JesusLand: a memoir by Julia Scheeres. The author and her brother were raised in a strict Christian home (not particularly Evangelical from what I can tell, probably more Reformed) and were the youngest of a number of children. Actually, Julia was the youngest of the biological children and her brother was her age, but an adopted African-American. Their upbringing was strict and bordering on abusive for Julia and clearly abusive for her brother. When they were in 11th grade, they were both sent to Escuela Caribe, a Christian boarding school for “troubled teens” in the Dominican Republic, where they stayed until they were 18. The story is primarily of their time in this school, which was also emotionally and physically abusive. The memoir is well-written and interesting. A- (Note – There is a documentary out that I’ll be reviewing in an upcoming post called “Kidnapped for Christ” about Escuela Caribe which I found out about a month after I read this book.)

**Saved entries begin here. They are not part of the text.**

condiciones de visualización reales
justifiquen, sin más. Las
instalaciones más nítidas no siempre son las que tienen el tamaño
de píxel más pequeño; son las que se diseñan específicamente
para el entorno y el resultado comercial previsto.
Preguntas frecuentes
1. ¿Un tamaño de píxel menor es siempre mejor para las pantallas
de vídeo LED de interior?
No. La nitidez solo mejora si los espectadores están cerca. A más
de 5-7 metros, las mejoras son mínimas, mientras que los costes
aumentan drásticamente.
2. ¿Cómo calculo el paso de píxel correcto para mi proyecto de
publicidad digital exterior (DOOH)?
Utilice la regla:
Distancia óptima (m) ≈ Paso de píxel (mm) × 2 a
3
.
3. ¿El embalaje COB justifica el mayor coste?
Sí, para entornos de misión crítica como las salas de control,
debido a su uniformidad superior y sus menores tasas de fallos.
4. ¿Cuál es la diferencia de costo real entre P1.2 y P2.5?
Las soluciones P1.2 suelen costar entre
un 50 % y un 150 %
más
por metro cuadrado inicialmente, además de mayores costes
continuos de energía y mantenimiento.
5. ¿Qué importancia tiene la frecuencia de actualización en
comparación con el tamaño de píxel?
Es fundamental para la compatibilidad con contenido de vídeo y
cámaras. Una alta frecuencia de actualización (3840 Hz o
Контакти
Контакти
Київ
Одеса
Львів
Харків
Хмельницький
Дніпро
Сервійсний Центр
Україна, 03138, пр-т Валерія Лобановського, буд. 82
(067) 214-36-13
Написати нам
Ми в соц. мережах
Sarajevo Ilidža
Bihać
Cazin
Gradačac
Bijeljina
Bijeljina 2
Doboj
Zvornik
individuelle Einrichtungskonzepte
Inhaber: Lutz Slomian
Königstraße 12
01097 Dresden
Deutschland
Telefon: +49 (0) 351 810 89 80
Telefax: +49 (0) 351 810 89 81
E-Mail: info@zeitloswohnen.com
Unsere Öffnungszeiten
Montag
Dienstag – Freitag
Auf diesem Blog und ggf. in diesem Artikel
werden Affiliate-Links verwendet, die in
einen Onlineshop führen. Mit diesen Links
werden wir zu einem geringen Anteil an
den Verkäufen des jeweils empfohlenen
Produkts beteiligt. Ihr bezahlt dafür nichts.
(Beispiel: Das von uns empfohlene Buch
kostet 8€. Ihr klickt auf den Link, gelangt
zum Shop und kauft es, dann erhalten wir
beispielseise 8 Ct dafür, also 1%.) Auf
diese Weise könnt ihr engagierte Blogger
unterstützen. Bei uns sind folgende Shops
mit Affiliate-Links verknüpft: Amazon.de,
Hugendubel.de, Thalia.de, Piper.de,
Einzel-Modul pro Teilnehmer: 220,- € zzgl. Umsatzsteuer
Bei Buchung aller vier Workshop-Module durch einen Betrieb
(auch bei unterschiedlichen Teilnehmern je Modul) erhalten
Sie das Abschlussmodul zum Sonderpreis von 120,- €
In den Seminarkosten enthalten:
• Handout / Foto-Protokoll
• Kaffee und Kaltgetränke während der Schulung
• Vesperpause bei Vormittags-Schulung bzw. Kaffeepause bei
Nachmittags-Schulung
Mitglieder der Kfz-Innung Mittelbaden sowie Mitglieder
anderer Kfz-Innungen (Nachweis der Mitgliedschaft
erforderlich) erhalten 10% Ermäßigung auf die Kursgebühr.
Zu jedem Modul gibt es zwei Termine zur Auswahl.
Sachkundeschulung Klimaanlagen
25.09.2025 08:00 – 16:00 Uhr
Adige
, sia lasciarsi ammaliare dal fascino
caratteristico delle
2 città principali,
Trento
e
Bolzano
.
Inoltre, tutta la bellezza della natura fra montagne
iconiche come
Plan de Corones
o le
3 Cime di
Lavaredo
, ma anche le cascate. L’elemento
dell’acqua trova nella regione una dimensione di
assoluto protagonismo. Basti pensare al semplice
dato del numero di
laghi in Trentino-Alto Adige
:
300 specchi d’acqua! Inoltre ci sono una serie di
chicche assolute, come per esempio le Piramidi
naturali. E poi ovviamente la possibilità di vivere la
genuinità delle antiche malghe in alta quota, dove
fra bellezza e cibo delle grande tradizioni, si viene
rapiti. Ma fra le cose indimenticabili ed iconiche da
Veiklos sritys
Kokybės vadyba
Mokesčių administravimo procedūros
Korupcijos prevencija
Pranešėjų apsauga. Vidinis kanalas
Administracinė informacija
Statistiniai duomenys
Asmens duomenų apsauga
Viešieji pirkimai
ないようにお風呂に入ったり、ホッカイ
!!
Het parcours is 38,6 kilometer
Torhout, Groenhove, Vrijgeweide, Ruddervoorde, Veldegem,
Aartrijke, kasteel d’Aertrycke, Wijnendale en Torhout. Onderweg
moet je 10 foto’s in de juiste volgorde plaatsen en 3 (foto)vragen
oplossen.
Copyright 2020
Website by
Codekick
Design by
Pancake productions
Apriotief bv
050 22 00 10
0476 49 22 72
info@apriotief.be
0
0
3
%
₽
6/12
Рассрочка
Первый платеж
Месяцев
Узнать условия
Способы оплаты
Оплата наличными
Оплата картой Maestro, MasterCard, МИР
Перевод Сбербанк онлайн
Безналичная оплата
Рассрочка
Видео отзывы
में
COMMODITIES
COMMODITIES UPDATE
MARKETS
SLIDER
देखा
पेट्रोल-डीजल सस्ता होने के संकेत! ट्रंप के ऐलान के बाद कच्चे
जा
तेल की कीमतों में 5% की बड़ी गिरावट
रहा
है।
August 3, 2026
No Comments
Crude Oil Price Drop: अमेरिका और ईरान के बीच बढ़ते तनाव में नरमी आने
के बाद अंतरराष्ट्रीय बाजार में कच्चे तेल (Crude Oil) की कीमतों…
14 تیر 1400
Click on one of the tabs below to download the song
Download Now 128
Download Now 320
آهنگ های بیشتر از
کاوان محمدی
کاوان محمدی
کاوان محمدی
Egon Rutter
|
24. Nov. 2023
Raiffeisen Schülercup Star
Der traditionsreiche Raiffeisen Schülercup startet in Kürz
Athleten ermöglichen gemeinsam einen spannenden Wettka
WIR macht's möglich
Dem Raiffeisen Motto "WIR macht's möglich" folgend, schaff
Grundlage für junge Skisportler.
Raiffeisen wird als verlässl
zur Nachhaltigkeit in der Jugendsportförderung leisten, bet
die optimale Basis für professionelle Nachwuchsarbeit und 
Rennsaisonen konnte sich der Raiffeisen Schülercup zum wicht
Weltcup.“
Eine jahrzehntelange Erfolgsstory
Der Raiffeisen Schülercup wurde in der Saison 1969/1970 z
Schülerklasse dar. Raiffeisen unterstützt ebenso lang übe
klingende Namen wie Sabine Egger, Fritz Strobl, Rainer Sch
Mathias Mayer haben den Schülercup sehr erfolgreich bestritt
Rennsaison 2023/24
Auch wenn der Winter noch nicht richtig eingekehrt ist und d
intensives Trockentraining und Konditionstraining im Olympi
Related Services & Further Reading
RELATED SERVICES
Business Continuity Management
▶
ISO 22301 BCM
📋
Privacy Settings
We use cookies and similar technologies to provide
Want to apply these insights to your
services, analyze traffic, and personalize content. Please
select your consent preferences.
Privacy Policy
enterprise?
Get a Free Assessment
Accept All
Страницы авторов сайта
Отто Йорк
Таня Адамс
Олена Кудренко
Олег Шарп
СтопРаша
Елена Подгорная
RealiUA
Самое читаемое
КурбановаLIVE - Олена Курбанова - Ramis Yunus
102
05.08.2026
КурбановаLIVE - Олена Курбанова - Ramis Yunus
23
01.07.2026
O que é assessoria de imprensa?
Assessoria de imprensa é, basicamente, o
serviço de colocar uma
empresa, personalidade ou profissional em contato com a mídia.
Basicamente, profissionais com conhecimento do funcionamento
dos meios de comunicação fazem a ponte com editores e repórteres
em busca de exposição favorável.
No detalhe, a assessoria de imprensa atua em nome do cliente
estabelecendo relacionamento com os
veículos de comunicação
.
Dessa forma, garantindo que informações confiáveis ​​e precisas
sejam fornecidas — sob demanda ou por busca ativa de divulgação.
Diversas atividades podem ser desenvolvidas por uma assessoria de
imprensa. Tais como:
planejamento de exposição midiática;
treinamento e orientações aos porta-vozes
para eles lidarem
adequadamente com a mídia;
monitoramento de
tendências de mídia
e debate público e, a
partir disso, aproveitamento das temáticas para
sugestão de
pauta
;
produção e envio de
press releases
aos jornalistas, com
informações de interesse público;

Everything I Never Told You by Celeste Ng. The disappearance (and, it turns out, death) of the oldest daughter in a family is the event that starts out this book about the seemingly well-adjusted family in a small city. In fact, the family is anything but stable. Underneath the shiny veneer, each family member has it’s own set of emotions and turmoil that can’t be disclosed or discussed with others. And when Lydia dies, they find out how little they really know about each other. This is an exquisitely written book about family dysfunction that I highly recommend. A+

Ruby: a novel by Cynthia Bond. I just don’t even know where to start in describing this book. The story is wound around Ruby, a black girl from East Texas who could pass for white, who grows up “in a white lady’s house” and then moves to New York as soon as she can only to come back to Texas when her cousin dies. But, her hometown in East Texas has gone on like nothing has changed  while Ruby has been gone. And, when Ruby gets back, she starts the acting crazy just like her mother did. But, is she crazy or is it the gris gris from all those years ago? The story is told in bits and pieces, fits and starts, but it eventually pulls itself together into a coherent whole. It’s about black and white, North and South, mental illness and magic, power and seduction. And it’s worth reading. A

Orange is the New Black by Piper Kerwin. (audio) OK, everyone on the planet practically has seen at least part of the HBO series “Orange is the New Black”. I eventually watched part of one episode, but I decided that I really didn’t want to watch such graphic sex, so I gave up on it. But, from the little I watched, I could see it didn’t have that much resemblance to the book I read. This memoir of a young woman who committed a drug crime, got caught, and then had to wait 10 years to serve a 15 month (I think) sentence in a federal detention facility is well-written and very  thoughtful. What stood out to me were the scenes that humanized the women in the federal penal system. It’s so easy to think of them just “getting what they deserve” (and often they are), but they are also people who are trying to live life however they can behind bars. I was also very impressed by her observations about the effectiveness of our justice system. Many of those behind bars are apparently there because of minimum sentencing laws when more thoughtful sentencing might produce more restorative justice. In any case, it’s a good book that I highly recommend. A+

The Burgess Boys by Elizabeth Strout (audio) I had no idea what to expect from this book, but I found it worth listening to. This is a story about two brothers and a sister and the sister’s son. The sister’s son gets into some trouble when he throws a pig’s head into a local mosque which is complicated by the fact that the Muslims in town are almost all refugees from Somalia which makes the townspeople very nervous anyway. The brothers, both lawyers, come from New York, back to their hometown in Maine to help. From there, things get more complicated and all the family dysfunction starts to show.  By the end, things may not be rosy, but wounds are starting to heal. A

So, what have you been reading or listening to recently?